### Given entries

----------------

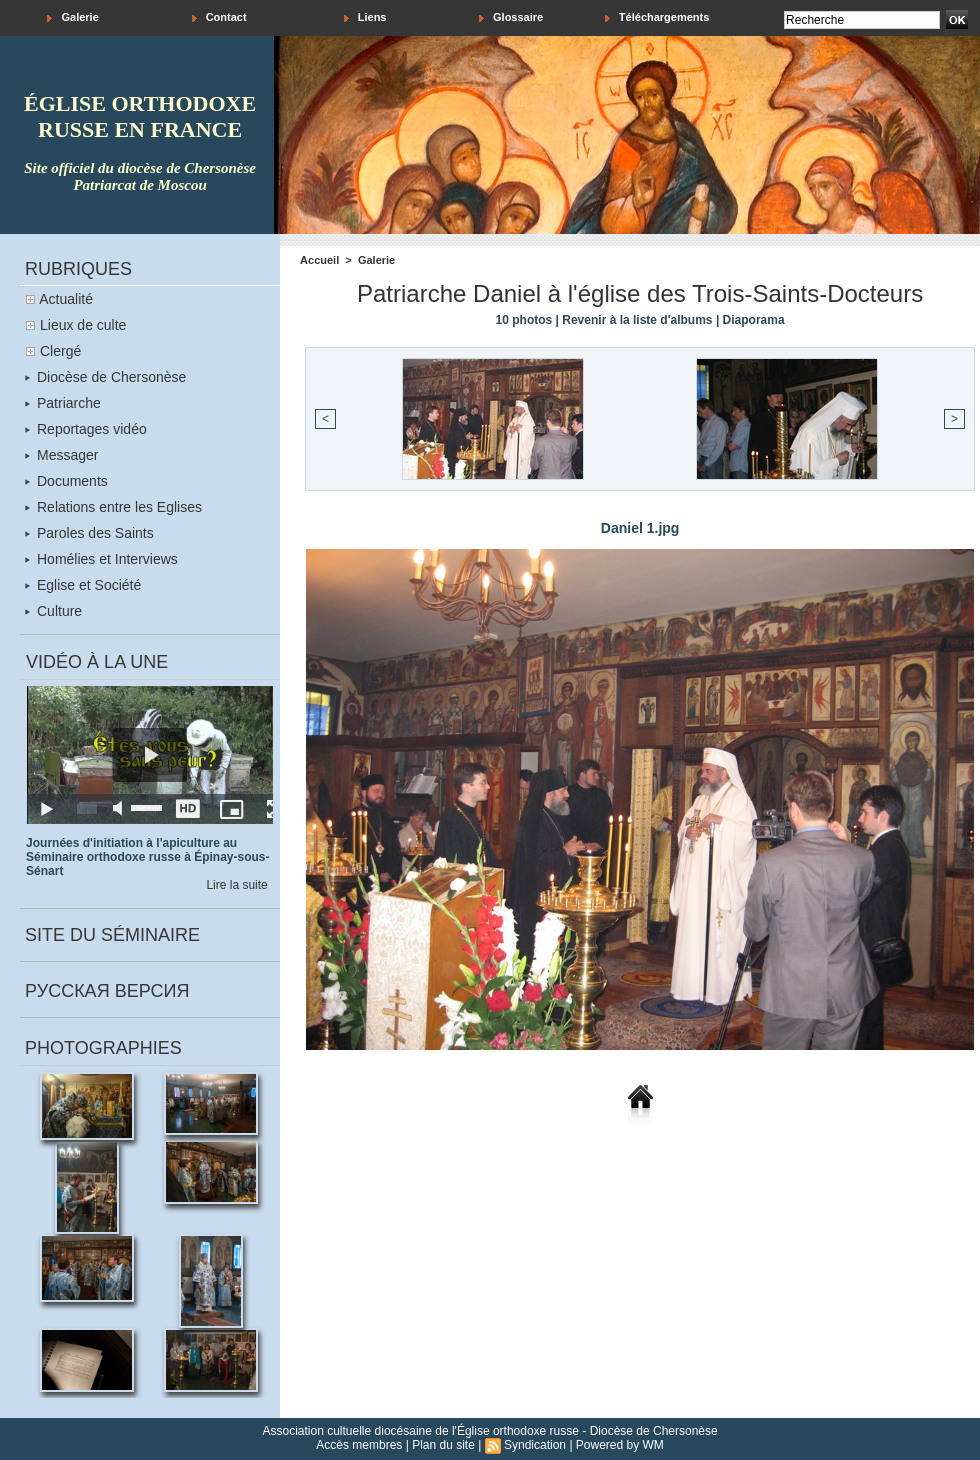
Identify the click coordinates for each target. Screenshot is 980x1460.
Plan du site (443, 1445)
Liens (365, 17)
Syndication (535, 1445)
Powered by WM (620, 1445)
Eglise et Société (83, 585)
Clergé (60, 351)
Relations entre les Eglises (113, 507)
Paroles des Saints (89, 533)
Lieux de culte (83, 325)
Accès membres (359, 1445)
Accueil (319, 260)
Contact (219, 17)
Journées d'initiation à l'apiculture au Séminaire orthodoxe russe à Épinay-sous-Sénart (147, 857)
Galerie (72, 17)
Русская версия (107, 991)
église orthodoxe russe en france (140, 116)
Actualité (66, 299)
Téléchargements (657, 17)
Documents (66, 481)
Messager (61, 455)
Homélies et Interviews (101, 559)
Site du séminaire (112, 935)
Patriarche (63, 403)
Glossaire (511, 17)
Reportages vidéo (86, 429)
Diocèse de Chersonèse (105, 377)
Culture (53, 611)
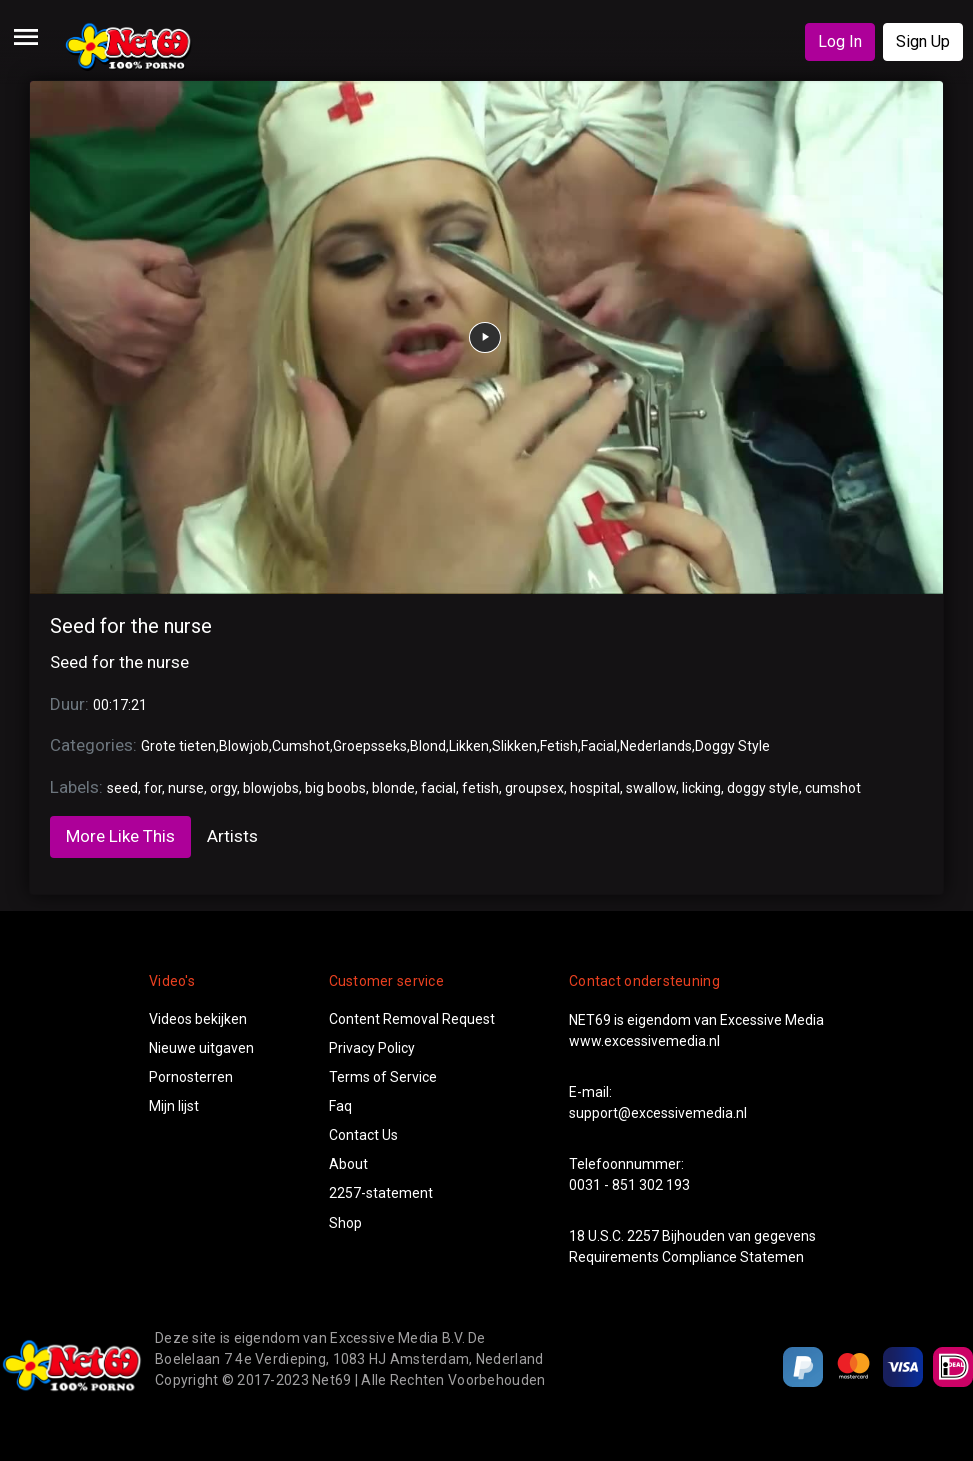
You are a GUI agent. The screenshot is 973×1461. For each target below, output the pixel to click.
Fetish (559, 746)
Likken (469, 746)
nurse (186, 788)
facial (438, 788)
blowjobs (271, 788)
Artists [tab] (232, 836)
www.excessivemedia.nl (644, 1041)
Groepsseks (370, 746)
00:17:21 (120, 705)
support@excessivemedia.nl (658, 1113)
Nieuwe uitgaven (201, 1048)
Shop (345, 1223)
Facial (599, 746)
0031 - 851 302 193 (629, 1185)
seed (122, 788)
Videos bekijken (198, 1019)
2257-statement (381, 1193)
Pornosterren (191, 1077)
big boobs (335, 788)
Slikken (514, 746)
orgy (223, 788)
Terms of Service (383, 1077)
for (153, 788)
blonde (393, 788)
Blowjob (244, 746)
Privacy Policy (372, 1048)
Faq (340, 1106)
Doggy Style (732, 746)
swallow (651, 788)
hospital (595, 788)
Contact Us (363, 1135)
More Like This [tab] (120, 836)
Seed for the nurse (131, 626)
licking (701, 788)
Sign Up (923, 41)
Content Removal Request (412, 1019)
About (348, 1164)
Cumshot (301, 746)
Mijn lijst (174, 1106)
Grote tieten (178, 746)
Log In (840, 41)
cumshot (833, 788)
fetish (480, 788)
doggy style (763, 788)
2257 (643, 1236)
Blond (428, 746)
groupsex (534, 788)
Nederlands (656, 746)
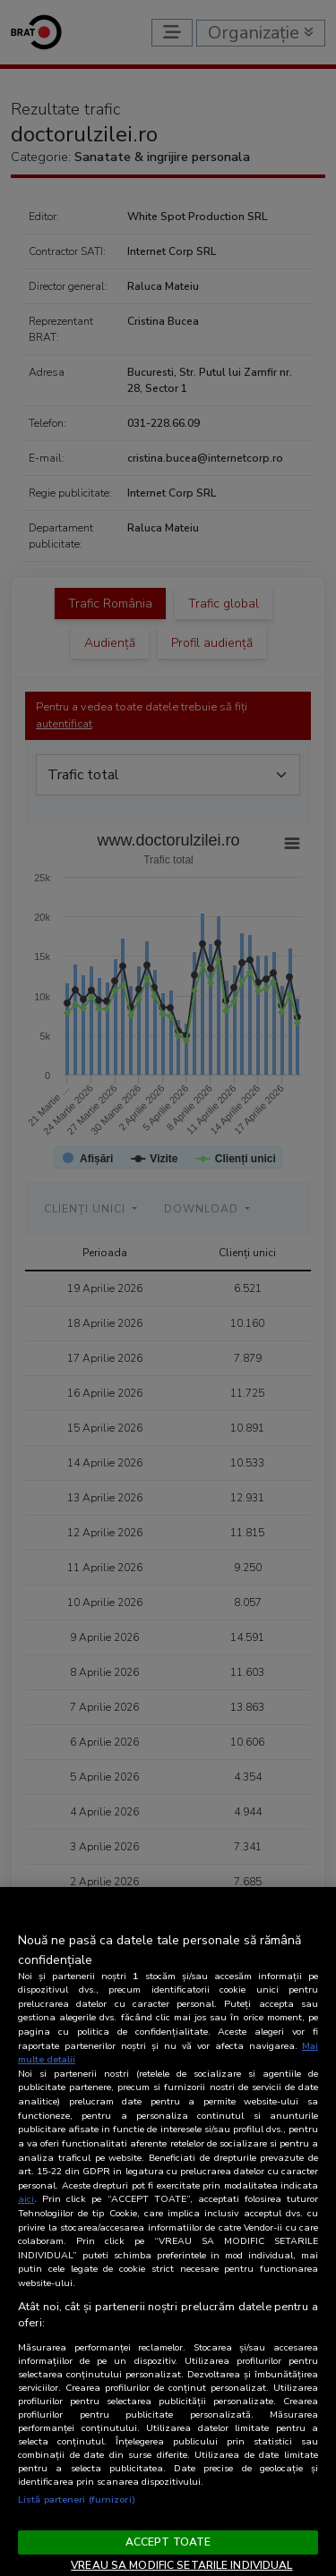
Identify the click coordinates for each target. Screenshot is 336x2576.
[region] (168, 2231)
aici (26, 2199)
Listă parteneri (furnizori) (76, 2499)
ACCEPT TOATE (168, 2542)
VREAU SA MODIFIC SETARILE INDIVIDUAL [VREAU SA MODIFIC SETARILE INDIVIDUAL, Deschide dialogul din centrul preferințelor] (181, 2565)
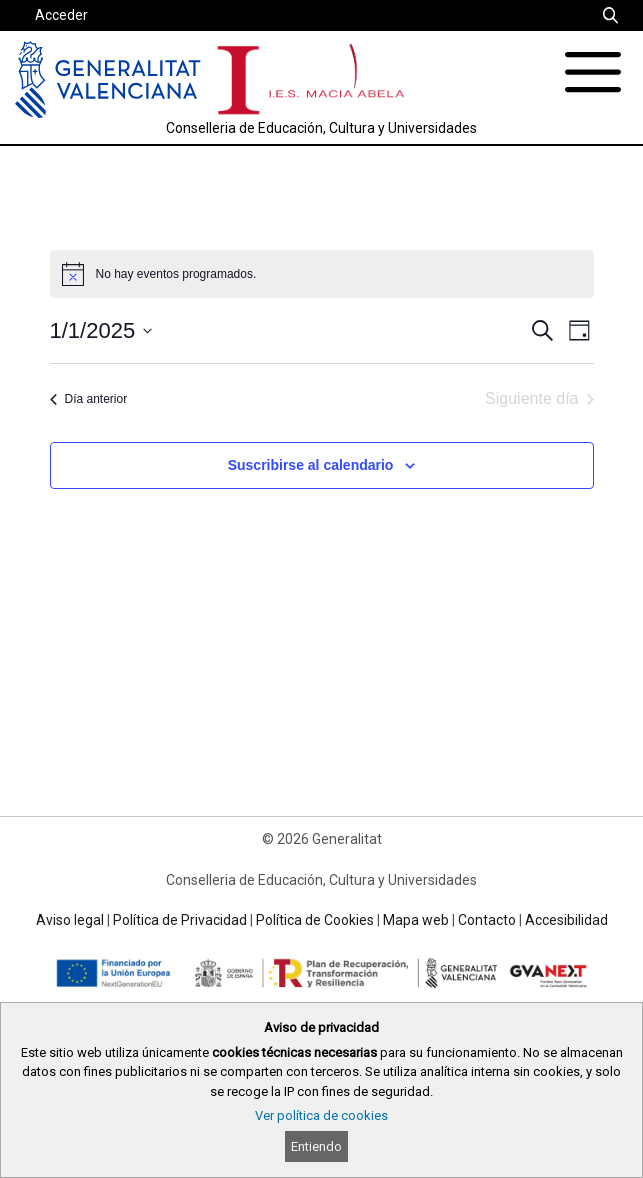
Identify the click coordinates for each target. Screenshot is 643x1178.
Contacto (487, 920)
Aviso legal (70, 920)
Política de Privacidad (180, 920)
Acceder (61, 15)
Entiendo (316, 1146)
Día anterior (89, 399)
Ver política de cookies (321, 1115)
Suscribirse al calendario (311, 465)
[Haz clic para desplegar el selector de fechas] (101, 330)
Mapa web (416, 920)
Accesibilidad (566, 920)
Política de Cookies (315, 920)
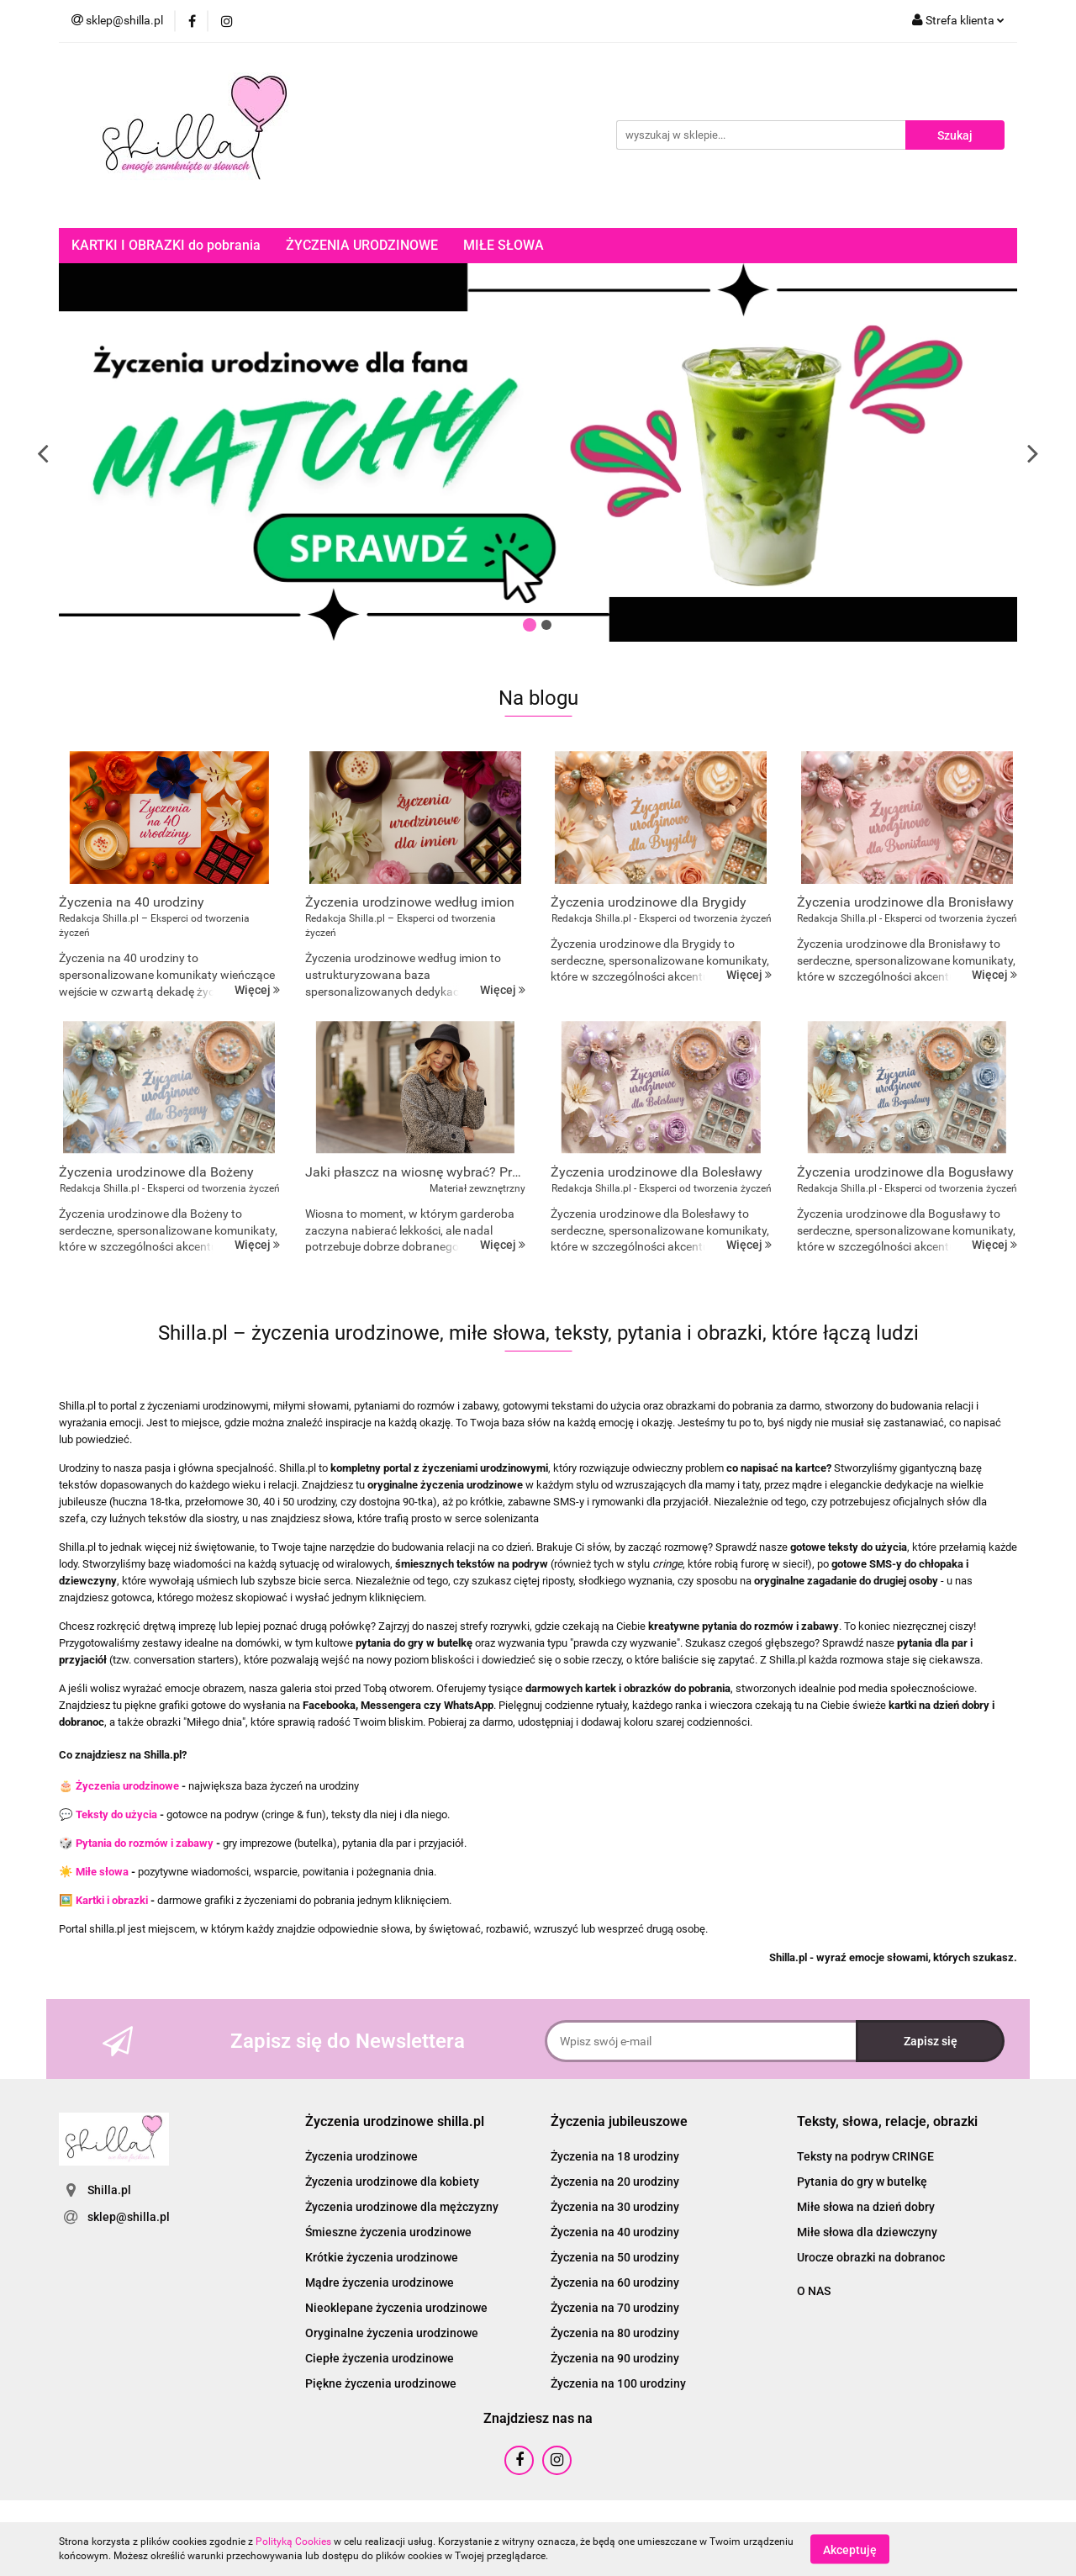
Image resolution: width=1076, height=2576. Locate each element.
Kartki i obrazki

----------------

### Task description
To answer, count the lines of the material that contain "Identify" and give only that number.

### Expected answer
3